A signer creates a BIP 322 signature over a message, m, by creating two virtual bitcoin transactions: referred to as to_spend and to_sign in the BIP. At a high level, a BIP 322 signature is produced by creating a valid spend of the to_spend's Unspent Transaction Output (UTXO) which is consumed as an input to the to_sign transaction. The signer defines the to_spend, according the BIP 322 specification, which includes specifying a hash of the message to be signed and the locking script for its UTXO. Subsequently they create the to_sign transaction (again following the BIP), identifying the to_spend UTXO as its input using its transaction id (a hash of the to_spend transaction) and the index of the output being spent (generally 0 as there is only one output). Finally, the signer signs the to_sign transaction proving they are authorized to spend the UTXO identified in the to_spend transaction. A BIP 322 is a base64 encoding of this signed to_spend transaction (or just the signature part, the witness, where the transaction uses Segwit).
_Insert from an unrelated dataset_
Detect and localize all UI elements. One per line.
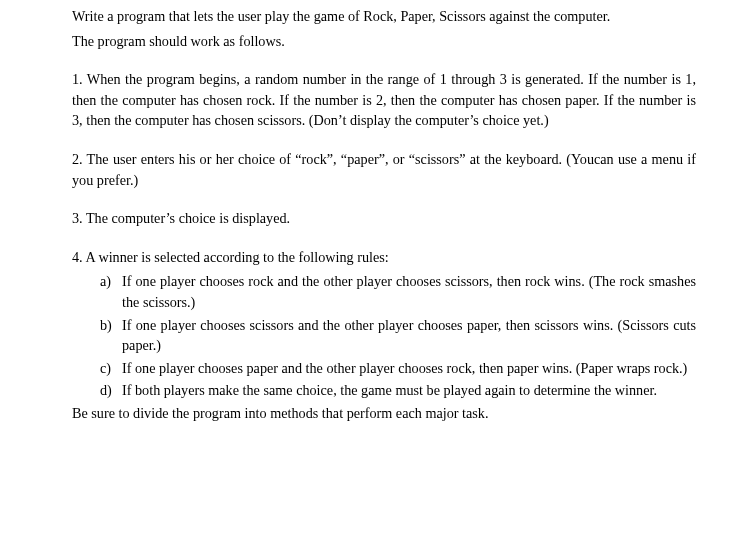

For verification, a verifier is provided with a bitcoin invoice address, message and BIP 322 signature. From this information alone, they can reconstruct the to_spend as defined in the BIP and decode the signature to retrieve the signed to_sign transaction. Following this they simply verify the to_sign transaction is a valid spend of the to_spend transaction according the the bitcoin validation rules.

Conclusion

BIP 322 enables the encoding of complex, smart authorization logic into the lowest level of the signature scheme. Any logic that can be defined within a bitcoin script, can be used to encode the rules around the production signatures. This includes multi-sig, timelocked and many other configurations. These rules are guaranteed by the same process that provides assurance over the Bitcoin currency.

By defining a signature suite specification for BIP322 signatures, these constructs could be used as a verification method defined within a DID document and applied to all of the usecases we know and love around DIDs and VCs. To quote Smarter Signatures (RWOT2):

today's simplistic signatures are just the start; they can be improved, to create more powerful and more complex signatures that can truly be better and smarter."[2]